Four of the 22 cement manufacturers have closed down plants while three others have shut their wet process lines, trimming the country's cement output capacity by 7.7 per cent to 41.235 million tons a year from 44.680 million tons last fiscal year.

During the financial year ended 30th June 2010, the demand for cement witnessed growth of more than 11 percent despite continued uncertainty on economic, political and law and order fronts. As a consequence of unprecedented flooding caused by heavy monsoon during the 1st quarter of 2010-11, demand for cement has been adversely affected, however the devastation caused by the floods should result in additional demand for cement for the rehabilitation of infrastructure and housing.

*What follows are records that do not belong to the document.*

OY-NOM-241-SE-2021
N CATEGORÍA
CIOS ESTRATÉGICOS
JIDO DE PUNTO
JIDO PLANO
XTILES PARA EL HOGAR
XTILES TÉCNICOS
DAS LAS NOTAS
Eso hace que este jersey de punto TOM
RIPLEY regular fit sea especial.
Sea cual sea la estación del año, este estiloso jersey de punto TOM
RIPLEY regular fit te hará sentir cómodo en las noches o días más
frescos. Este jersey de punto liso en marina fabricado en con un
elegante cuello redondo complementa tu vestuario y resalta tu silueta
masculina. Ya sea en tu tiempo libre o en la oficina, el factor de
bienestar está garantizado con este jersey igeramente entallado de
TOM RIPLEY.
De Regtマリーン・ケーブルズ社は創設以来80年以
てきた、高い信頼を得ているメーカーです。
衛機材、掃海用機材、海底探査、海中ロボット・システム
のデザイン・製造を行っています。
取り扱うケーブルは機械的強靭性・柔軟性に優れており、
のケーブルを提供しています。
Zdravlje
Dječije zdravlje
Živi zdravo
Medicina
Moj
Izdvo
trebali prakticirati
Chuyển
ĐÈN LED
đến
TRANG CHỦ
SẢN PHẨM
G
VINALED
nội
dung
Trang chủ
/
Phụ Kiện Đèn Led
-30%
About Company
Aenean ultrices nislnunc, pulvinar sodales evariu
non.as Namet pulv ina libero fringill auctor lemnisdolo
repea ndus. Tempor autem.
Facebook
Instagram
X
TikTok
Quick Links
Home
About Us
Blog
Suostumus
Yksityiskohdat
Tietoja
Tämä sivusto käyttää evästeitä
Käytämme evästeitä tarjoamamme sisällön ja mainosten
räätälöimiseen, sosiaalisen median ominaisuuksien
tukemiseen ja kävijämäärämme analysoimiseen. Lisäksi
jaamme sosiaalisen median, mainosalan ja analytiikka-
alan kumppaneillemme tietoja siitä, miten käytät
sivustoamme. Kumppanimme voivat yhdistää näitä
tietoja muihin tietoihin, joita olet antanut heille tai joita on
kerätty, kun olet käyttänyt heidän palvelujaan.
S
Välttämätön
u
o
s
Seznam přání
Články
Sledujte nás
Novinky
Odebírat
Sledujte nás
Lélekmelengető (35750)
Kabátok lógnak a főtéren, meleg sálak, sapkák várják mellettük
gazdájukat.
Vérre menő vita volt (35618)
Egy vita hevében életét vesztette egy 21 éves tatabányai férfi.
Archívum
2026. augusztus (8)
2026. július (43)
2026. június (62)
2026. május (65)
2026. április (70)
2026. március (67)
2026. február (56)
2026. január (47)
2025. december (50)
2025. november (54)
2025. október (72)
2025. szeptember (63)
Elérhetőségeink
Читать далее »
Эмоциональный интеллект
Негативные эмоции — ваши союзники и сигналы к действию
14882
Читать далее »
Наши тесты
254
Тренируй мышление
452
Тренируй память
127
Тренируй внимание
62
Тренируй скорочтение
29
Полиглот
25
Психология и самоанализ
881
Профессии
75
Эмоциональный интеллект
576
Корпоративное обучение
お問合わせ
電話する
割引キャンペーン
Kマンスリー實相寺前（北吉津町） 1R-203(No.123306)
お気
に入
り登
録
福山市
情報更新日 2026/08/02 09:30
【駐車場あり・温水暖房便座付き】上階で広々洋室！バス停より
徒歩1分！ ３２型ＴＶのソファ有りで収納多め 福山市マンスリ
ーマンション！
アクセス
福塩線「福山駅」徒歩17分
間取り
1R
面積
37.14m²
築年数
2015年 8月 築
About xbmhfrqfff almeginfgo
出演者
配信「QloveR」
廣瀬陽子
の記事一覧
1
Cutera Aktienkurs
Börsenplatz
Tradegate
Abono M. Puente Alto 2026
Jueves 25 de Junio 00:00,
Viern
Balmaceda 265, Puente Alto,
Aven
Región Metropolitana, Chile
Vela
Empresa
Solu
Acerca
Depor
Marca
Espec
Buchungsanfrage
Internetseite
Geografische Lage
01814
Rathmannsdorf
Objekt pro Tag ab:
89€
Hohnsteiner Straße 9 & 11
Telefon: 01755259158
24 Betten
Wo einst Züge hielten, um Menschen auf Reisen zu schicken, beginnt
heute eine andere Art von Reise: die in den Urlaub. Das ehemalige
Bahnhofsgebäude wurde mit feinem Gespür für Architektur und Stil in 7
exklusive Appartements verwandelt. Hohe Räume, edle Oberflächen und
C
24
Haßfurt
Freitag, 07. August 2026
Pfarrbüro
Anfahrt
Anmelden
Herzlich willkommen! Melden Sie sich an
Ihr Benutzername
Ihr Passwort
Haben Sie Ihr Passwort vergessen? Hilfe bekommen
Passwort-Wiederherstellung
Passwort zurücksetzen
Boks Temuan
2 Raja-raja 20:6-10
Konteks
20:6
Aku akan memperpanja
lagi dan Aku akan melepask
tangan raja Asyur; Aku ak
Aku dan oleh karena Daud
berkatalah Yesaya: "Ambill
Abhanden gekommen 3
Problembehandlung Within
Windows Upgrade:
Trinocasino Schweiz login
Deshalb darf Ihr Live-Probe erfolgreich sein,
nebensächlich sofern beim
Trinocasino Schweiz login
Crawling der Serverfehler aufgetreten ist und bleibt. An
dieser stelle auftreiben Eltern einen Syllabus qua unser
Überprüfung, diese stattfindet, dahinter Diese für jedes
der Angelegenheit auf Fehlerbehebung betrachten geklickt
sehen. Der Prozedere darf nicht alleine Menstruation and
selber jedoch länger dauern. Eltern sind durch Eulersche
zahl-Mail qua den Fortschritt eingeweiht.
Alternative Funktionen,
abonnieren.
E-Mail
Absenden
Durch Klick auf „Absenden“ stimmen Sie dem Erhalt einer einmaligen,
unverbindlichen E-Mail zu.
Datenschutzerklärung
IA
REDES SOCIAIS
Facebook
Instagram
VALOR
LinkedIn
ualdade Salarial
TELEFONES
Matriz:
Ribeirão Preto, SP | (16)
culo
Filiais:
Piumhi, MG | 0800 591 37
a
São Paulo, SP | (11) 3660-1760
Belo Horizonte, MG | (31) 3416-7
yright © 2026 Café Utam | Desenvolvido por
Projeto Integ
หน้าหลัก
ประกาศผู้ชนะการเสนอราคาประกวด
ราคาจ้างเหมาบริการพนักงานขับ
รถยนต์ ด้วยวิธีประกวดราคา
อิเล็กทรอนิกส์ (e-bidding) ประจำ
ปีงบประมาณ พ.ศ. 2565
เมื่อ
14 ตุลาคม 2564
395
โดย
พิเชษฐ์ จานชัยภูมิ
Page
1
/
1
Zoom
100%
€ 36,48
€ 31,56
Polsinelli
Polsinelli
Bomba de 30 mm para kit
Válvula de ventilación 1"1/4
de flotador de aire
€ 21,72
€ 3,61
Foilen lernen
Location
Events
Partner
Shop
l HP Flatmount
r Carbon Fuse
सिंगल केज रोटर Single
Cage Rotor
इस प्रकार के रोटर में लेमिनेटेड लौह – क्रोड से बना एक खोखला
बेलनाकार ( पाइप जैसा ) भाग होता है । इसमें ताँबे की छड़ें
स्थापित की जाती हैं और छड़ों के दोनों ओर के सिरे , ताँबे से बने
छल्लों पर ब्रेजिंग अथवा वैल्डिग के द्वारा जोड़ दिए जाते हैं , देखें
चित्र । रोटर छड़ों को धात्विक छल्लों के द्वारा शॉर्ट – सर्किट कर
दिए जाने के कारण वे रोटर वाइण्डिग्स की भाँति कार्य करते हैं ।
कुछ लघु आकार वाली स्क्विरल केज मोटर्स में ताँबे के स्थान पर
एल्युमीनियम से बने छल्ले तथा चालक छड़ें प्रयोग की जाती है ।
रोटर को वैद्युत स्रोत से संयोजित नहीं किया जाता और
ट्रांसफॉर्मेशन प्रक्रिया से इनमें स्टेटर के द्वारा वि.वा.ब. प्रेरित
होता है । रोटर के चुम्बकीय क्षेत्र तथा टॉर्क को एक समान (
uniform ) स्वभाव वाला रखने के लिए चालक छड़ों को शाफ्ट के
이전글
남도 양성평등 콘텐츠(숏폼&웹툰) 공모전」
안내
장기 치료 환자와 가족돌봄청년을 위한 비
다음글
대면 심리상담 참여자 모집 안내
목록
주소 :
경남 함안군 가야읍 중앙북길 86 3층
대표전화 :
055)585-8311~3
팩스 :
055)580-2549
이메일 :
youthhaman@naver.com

In the year under review, the cement industry had low selling prices due to fierce competition, high interest rates, increasing power tariffs, and increase in duties, taxes, and royalty on raw materials.

On the export front, regional markets like the UAE are likely to remain depressed for the foreseeable future, while other markets like Afghanistan continue to generate good demand for Pakistani cement.

Experts believe that Pakistan cement industry may face tough time ahead as the exports are winding down on account of falling demand amid growing capacity expansion in the region. The cement industry has gone through a hard time over the past few months as after devastating floods the industry witnessed a decline in sales during the disruptions and tepid constructional activities across the country.

The overall production capacity of the cement sector increased substantially to 38.95 million tons at the end of 3QFY08 as compared to 30.1 million tons at the same time in FY07. In FY09, the production capacity further increased by 12.4 per cent to 41.67 million tons. The cement sector of Pakistan showed an impressive growth of 24.3 per cent in the cement dispatches during FY08. Total cement dispatches grew from 24.22 million tons in FY07 to 30.11 million tons in FY08. In FY09, the total dispatches grew only slightly by 1.61 per cent to 30.755 million tons. There was a 6.5 per cent growth in local cement dispatches, as demand for cement in the domestic market due to increased construction activity and government spending on infrastructure development. Local cement demand witnessed a decline of 13 percent YoY in FY09 at 19.4 million tons versus 22.4 million tons in FY08. As per data, northern cement market recorded a decline of 17 percent at 15.9 million tons, whereas the southern market posted a growth of four percent at 3.5 million tons during FY09.

The industry sources blamed the losses suffered by the cement producers on rising input costs for the plant closures. According to All Pakistan Cement Manufacturers Association (Apcma), the price of furnace oil has increased by over Rs1,000 a ton from last year, diesel by Rs5 a litre, coal by $35 a ton, electricity by Rs7.15 a unit and paper bag by Rs23 a piece. Several units were on the verge of imminent collapse due to the losses. The cement industry accrued losses to the tune of Rs10.23 billion during the last financial year. The industry has not been able to pass on the large impact of rapidly increasing input costs to consumers because of stiff competition in the market and the surplus capacity.

Currently, the retail cement prices range from Rs340 to Rs355 per bag in different areas of the country. The domestic cement sales have dropped by 8.5 per cent to 13.79 million tons in the first eight months (July-Feb) of the current fiscal from a year ago on the back of slow construction activity due to poor economic conditions and massive cuts in the public sector development programme.

Cement exports have also registered a decline of 14.8 per cent during this period. The government taxes, which form 30 per cent of the price of a 50kg bag, were the main reason for the plight of the cement sector. The taxes on cement are highest in the region, industry sources said.

According to them, the federal and provincial excise duties amount to Rs37 per bag in addition to 17 per cent (or Rs45 a bag) GST. Reduction in taxes is necessary to encourage cement consumption. The removal of excise duty would improve the viability of the industry.